**Provided data**

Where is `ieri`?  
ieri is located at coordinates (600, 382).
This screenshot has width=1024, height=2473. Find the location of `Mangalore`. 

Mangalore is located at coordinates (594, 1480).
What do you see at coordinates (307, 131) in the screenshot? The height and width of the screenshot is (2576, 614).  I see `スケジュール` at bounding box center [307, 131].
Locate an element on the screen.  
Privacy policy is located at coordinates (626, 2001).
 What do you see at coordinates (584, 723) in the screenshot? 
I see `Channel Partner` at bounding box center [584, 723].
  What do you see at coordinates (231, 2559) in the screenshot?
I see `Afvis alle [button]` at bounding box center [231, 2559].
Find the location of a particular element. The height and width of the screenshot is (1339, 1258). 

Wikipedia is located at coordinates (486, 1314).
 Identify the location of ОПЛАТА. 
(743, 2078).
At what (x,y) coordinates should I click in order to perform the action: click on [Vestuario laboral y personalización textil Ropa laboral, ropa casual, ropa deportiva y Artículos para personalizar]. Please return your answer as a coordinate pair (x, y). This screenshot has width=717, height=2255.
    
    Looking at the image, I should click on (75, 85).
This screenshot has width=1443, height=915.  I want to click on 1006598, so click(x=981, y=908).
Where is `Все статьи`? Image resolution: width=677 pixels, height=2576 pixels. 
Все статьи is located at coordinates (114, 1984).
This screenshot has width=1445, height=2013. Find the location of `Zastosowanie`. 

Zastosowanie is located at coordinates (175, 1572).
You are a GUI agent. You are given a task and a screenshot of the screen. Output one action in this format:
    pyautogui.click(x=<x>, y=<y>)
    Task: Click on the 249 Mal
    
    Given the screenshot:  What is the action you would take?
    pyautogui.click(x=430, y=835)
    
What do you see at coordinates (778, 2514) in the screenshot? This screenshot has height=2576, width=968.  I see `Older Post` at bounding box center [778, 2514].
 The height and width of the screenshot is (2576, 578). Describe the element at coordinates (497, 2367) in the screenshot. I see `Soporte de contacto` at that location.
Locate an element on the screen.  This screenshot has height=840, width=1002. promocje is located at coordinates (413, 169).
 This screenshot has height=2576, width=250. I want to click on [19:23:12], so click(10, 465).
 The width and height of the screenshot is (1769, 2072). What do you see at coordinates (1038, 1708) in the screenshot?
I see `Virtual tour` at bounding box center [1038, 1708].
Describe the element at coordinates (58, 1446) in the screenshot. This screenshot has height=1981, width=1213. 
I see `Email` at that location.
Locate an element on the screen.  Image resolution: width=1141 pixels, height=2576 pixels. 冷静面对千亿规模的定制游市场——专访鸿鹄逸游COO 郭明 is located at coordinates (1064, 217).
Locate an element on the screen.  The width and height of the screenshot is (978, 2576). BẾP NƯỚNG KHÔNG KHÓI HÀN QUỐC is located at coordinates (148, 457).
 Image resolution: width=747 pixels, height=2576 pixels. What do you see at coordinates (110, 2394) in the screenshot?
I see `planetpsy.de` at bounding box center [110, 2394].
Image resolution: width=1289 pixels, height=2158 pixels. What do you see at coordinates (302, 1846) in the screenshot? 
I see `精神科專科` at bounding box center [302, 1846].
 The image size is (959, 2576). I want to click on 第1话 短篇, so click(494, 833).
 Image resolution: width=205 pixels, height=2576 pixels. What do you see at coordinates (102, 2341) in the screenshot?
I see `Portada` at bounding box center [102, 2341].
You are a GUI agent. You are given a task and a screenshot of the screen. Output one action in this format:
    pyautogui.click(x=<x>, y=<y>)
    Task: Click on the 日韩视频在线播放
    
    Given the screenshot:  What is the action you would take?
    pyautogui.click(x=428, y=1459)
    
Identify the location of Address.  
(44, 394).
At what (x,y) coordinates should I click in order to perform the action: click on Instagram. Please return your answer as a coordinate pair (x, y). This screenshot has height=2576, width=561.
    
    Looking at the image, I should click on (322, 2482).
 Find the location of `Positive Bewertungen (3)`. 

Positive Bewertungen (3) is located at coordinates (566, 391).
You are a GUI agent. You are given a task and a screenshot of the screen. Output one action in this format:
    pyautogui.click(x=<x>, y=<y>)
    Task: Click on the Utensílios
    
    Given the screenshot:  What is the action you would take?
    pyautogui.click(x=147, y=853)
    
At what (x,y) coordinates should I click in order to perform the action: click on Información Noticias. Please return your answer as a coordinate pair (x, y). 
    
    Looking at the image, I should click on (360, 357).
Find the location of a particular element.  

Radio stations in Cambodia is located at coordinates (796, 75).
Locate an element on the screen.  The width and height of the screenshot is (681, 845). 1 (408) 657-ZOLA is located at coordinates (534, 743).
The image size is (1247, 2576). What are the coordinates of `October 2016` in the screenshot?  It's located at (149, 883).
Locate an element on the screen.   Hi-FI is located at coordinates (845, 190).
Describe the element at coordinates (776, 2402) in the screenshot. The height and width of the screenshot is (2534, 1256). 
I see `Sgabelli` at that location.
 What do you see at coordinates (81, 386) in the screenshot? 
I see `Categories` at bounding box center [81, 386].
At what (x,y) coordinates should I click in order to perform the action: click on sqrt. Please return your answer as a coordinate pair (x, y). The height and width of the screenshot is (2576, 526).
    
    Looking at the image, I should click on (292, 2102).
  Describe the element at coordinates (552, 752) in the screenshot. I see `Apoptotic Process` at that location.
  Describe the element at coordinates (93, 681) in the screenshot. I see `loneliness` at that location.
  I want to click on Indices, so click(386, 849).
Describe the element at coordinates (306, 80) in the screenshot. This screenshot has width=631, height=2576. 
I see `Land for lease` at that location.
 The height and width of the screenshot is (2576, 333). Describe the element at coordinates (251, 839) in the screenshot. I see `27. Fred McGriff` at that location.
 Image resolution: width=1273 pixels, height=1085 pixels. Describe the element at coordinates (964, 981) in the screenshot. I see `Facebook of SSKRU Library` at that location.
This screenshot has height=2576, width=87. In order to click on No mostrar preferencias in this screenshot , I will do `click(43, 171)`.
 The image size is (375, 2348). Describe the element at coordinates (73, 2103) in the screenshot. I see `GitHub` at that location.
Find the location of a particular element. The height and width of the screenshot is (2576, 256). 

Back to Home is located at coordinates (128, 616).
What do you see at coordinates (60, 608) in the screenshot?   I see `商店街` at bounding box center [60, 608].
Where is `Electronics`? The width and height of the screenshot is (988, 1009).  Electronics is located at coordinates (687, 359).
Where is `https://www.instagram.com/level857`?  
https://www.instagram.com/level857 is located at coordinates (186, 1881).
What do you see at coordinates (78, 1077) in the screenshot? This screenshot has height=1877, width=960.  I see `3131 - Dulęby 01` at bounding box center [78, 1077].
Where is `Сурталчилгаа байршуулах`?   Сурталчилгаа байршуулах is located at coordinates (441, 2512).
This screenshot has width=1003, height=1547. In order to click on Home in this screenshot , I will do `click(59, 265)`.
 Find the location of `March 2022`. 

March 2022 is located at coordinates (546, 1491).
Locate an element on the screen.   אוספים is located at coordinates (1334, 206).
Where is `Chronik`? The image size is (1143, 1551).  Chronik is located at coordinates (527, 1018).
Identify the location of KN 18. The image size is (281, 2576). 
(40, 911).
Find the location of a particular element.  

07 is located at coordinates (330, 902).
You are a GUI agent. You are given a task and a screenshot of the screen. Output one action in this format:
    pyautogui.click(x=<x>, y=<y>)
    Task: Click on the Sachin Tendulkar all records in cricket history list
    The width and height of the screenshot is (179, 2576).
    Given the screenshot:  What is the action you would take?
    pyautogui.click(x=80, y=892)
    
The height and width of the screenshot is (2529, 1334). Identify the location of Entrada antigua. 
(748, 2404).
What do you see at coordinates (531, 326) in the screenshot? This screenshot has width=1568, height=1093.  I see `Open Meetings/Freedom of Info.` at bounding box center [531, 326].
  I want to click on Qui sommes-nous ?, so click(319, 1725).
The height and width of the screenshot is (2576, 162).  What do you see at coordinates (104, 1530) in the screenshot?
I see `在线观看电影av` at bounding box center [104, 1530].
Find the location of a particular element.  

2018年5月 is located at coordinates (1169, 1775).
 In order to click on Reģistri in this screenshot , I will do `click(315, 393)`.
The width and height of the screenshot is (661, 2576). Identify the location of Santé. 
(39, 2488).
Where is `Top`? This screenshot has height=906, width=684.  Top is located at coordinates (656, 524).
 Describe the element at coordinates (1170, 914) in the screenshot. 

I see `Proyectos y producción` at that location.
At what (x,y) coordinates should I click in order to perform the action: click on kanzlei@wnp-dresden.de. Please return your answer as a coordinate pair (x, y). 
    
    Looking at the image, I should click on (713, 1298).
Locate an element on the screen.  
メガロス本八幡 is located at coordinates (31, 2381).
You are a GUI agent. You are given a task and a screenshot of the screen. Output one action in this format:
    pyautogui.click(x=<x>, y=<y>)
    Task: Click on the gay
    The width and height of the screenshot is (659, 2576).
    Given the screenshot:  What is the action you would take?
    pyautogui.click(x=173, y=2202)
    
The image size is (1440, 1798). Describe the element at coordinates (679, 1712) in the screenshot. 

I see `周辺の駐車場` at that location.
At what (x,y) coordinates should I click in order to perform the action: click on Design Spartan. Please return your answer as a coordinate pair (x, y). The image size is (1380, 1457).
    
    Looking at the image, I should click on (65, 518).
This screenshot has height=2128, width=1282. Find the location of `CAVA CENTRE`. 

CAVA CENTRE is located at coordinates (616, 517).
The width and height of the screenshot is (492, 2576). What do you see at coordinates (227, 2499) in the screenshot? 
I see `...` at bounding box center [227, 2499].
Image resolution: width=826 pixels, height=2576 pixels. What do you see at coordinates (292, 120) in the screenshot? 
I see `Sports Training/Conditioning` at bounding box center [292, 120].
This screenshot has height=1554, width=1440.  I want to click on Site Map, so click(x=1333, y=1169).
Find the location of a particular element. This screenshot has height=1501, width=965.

**Work order**
Once the line with "click on kanzlei@wnp-dresden.de." is found in the records above, print exactly that line and every line after it through the line with "The width and height of the screenshot is (659, 2576).".

**Task answer**
At what (x,y) coordinates should I click in order to perform the action: click on kanzlei@wnp-dresden.de. Please return your answer as a coordinate pair (x, y). 
    
    Looking at the image, I should click on (713, 1298).
Locate an element on the screen.  
メガロス本八幡 is located at coordinates (31, 2381).
You are a GUI agent. You are given a task and a screenshot of the screen. Output one action in this format:
    pyautogui.click(x=<x>, y=<y>)
    Task: Click on the gay
    The width and height of the screenshot is (659, 2576).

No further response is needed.